Legal update: Basis period reform – where are we now?

Published: Wednesday 16 February 2022

In July 2021, the Government issued a consultation and draft legislation for a proposed change in the way profits are taxed for those sole practitioners, partnerships and LLPs that do not prepare their accounts to 31 March or 5 April. This is part of a bigger project moving towards Making Tax Digital for income tax.

HMRC has proposed that all self-employed individuals and partners will in future be taxed on a tax year basis, rather than an accounting year basis, i.e. individuals will pay tax on profits arising in each tax year, regardless of the firm’s accounting date. 

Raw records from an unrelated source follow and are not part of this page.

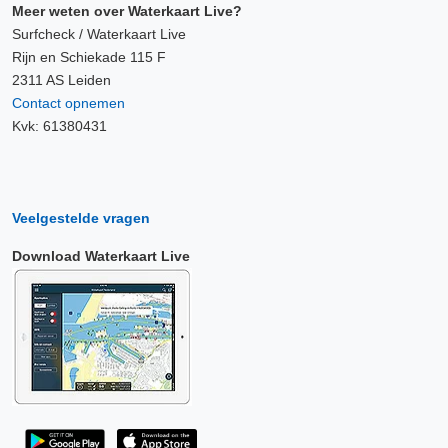
Meer weten over Waterkaart Live?
Surfcheck / Waterkaart Live
Rijn en Schiekade 115 F
2311 AS Leiden
Contact opnemen
Kvk: 61380431
Veelgestelde vragen
Download Waterkaart Live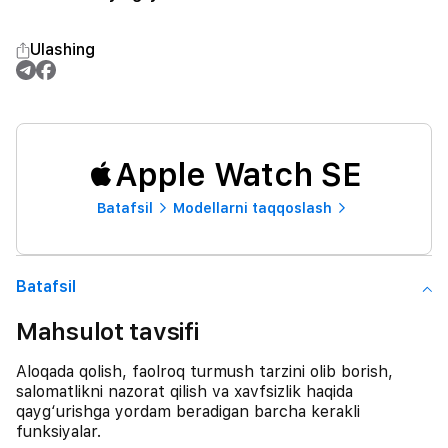
Ulashing
Apple Watch SE
Batafsil
Modellarni taqqoslash
Batafsil
Mahsulot tavsifi
Aloqada qolish, faolroq turmush tarzini olib borish,
salomatlikni nazorat qilish va xavfsizlik haqida
qayg‘urishga yordam beradigan barcha kerakli
funksiyalar.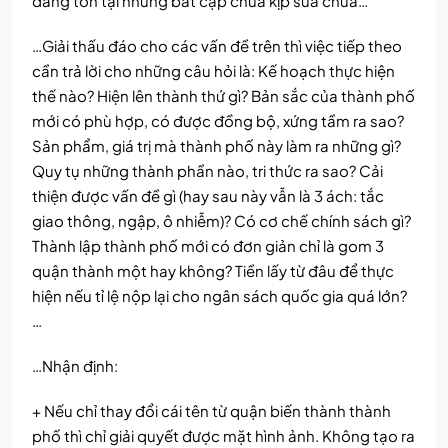
đang tồn tại những bất cập chưa kịp sửa chữa…
…Giải thấu đáo cho các vấn đề trên thì việc tiếp theo
cần trả lời cho những câu hỏi là: Kế hoạch thực hiện
thế nào? Hiện lên thành thứ gì? Bản sắc của thành phố
mới có phù hợp, có được đồng bộ, xứng tầm ra sao?
Sản phẩm, giá trị mà thành phố này làm ra những gì?
Quy tụ những thành phần nào, tri thức ra sao? Cải
thiện được vấn đề gì (hay sau này vẫn là 3 ách: tắc
giao thông, ngập, ô nhiễm)? Có cơ chế chính sách gì?
Thành lập thành phố mới có đơn giản chỉ là gom 3
quận thành một hay không? Tiền lấy từ đâu để thực
hiện nếu tỉ lệ nộp lại cho ngân sách quốc gia quá lớn?
…
…Nhận định:
+ Nếu chỉ thay đổi cái tên từ quận biến thành thành
phố thì chỉ giải quyết được mặt hình ảnh. Không tạo ra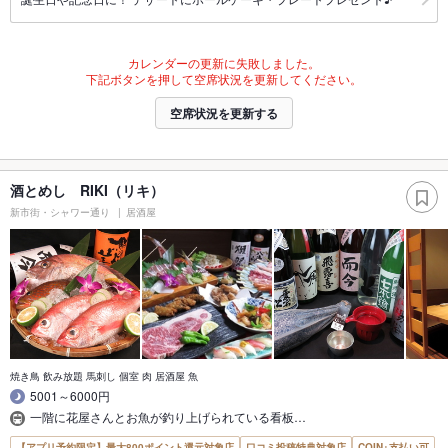
カレンダーの更新に失敗しました。
下記ボタンを押して空席状況を更新してください。
空席状況を更新する
酒とめし RIKI（リキ）
新市街・シャワー通り
居酒屋
焼き鳥 飲み放題 馬刺し 個室 肉 居酒屋 魚
5001～6000円
一階に花屋さんとお魚が釣り上げられている看板…
【アプリ予約限定】最大800ポイント還元対象店
口コミ投稿特典対象店
COIN+支払い可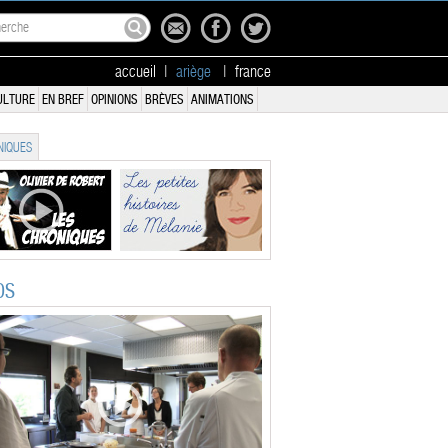
accueil
|
ariège
|
france
ULTURE
EN BREF
OPINIONS
BRÈVES
ANIMATIONS
IQUES
OS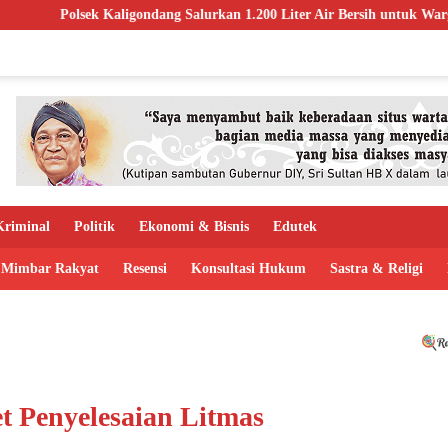
ondang Salurkan 1.200 Liter Air Bersih untuk Warga Terdampak Kekerin
riminal
Politik
Ekonomi & Bisnis
Edutek
Mimbar Rakyat
Resensi
Konsultasi Hukum
Sastra & Religi
 Penyelesaian Litmas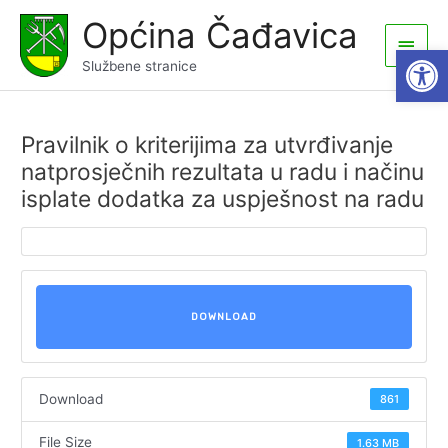
Skip
Općina Čađavica
to
Main
Open
content
Službene stranice
Men
Pravilnik o kriterijima za utvrđivanje
natprosječnih rezultata u radu i načinu
isplate dodatka za uspješnost na radu
DOWNLOAD
Download
861
File Size
1.63 MB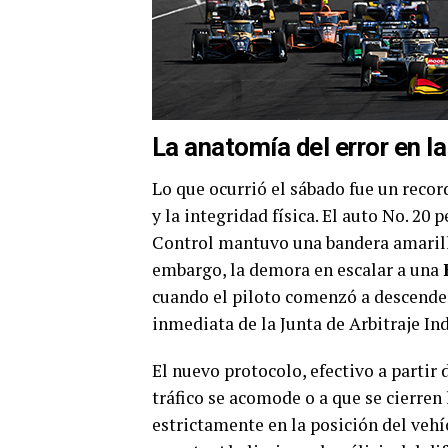
La anatomía del error en l
Lo que ocurrió el sábado fue un record
y la integridad física. El auto No. 20 
Control mantuvo una bandera amarilla
embargo, la demora en escalar a una
cuando el piloto comenzó a descende
inmediata de la Junta de Arbitraje In
El nuevo protocolo, efectivo a partir 
tráfico se acomode o a que se cierren
estrictamente en la posición del vehíc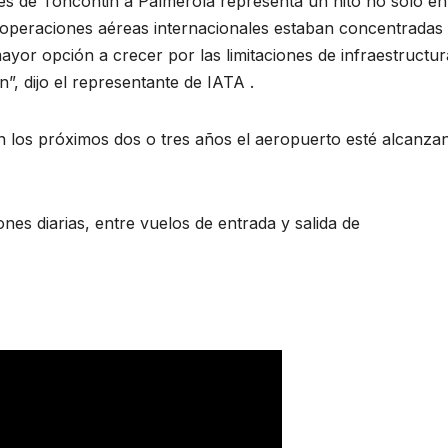
les de Toncontin a Palmerola representa un hito no solo en
operaciones aéreas internacionales estaban concentradas
yor opción a crecer por las limitaciones de infraestructur
n”, dijo el representante de IATA .
n los próximos dos o tres años el aeropuerto esté alcanza
es diarias, entre vuelos de entrada y salida de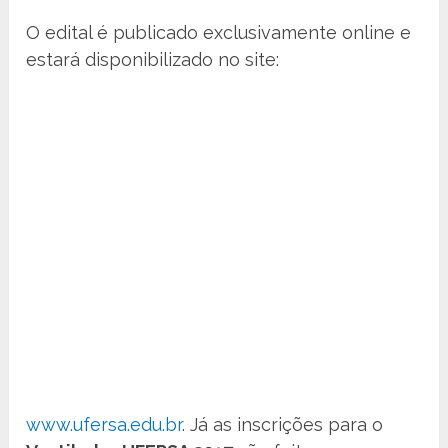
O edital é publicado exclusivamente online e
estará disponibilizado no site:
www.ufersa.edu.br
. Já as inscrições para o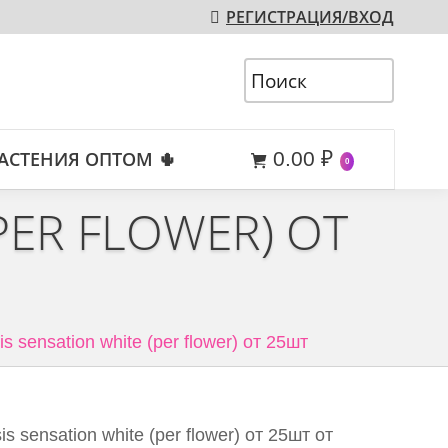
РЕГИСТРАЦИЯ/ВХОД
АСТЕНИЯ ОПТОМ 🌵
0.00
₽
0
PER FLOWER) ОТ
s sensation white (per flower) от 25шт
 sensation white (per flower) от 25шт от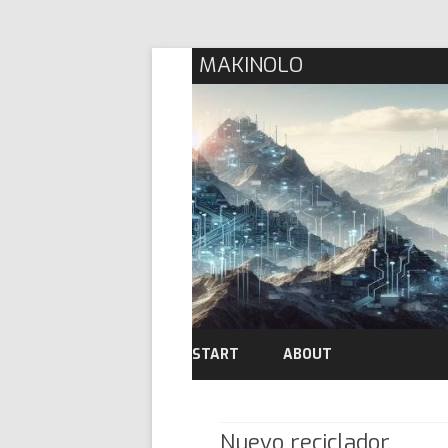
MAKINOLO
START
ABOUT
Nuevo reciclador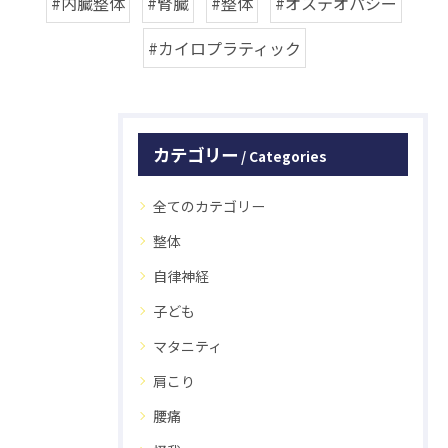
#内臓整体
#腎臓
#整体
#オステオパシー
#カイロプラティック
カテゴリー
Categories
全てのカテゴリー
整体
自律神経
子ども
マタニティ
肩こり
腰痛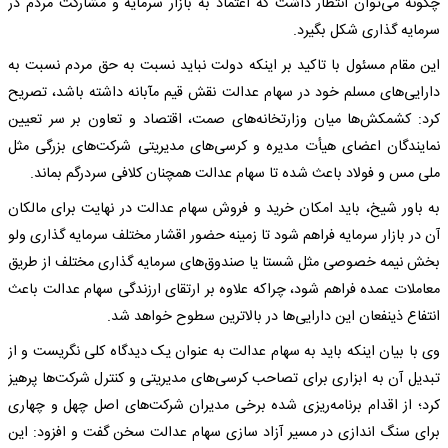
چگونه می‌توان انتظار داشت که اعتماد به بازار سرمایه و مشارکت مردم در
سرمایه گذاری شکل بگیرد.
این مقام مسئول با تاکید بر اینکه دولت نباید نسبت به حق مردم نسبت به
دارایی‌های مسلم خود در سهام عدالت نقش قیم مآبانه داشته باشد، تصریح
کرد: کشمکش‌ها میان وزارتخانه‌های صمت، اقتصاد و تعاون بر سر تعیین
نمایندگان اعضای هیأت مدیره و کرسی‌های مدیریتی شرکت‌های بزرگی مثل
ملی مس و فولاد باعث شده تا سهام عدالت همچنان کلافی سردرگم بماند.
به باور شیخ، باید امکان خرید و فروش سهام عدالت در نهایت برای مالکان
آن در بازار سرمایه فراهم شود تا زمینه حضور اقشار مختلف سرمایه گذاری ولو
بخش نیمه خصوصی مثل شستا یا صندوق‌های سرمایه گذاری مختلف از طریق
معاملات عمده فراهم شود، چراکه علاوه بر ارتقای ارزندگی سهام عدالت باعث
انتفاع ذینفعان این دارایی‌ها در بالاترین سطوح خواهد شد.
وی با بیان اینکه باید به سهام عدالت به عنوان یک دیدگاه کلی نگریست و از
تبدیل آن به ابزاری برای تصاحب کرسی‌های مدیریتی و کنترل شرکت‌ها پرهیز
کرد؛ از اقدام برنامه‌ریزی شده برخی مدیران شرکت‌های اصل چهل و چهاری
برای سنگ اندازی در مسیر آزاد سازی سهام عدالت سخن گفت و افزود: این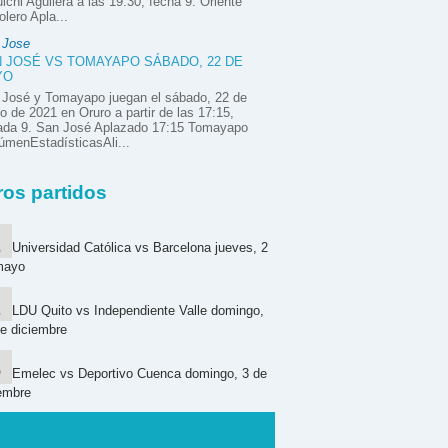
ichi Aguilera a las 19:30, fecha 9. Oriente
olero Apla...
 Jose
 JOSÉ VS TOMAYAPO SÁBADO, 22 DE
YO
 José y Tomayapo juegan el sábado, 22 de
 de 2021 en Oruro a partir de las 17:15,
nada 9. San José Aplazado 17:15 Tomayapo
menEstadísticasAli...
ros partidos
Universidad Católica vs Barcelona jueves, 2
mayo
LDU Quito vs Independiente Valle domingo,
e diciembre
Emelec vs Deportivo Cuenca domingo, 3 de
embre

The consultation originally recommended implementation of these changes from April 2023, with a transitional period in the 2022/23 tax year.

Announcements in October Budget

Since the consultation, there have been some welcome amendments to the original draft legislation:

  1. The change will now take place from April 2024, with a transitional period in 2023/24 – a whole year later than originally planned, which gives everyone more time to prepare.
  2. An adjustment to the way that income is calculated for the purposes of restricting personal allowances, pension annual allowances and higher income tax benefit charge, so that the transitional period will not impact on these specific allowances.
  3. The updated legislation also appears to allow for a change of accounting date to 31 March or 5 April 2024 in the transitional year and still allow spreading of
    transitional profits up to that date over five years. In the draft legislation this was not possible.
  4. The Government has recognised that there will be administration issues for firms with an accounting date close to the end of the tax retun filing date (e.g. December year-ends), as those firms will have just one month to finalise their accounts and apportion profits accordingly before they are included on tax returns. Whilst not yet finalised, options that are being currently explored to address this issue include:
    1. Reporting provisional figures on the tax return, which can be amended at the same time as filing the following year’s tax return.
    2. Extending the filing deadline for certain taxpayers e.g. the more complex partnerships, etc. 
    3. Amending any differences between provisional and actual figures within the following year’s tax return.
    4. Retaining the current rules, so that estimated figures can be amended once the actual figures are known.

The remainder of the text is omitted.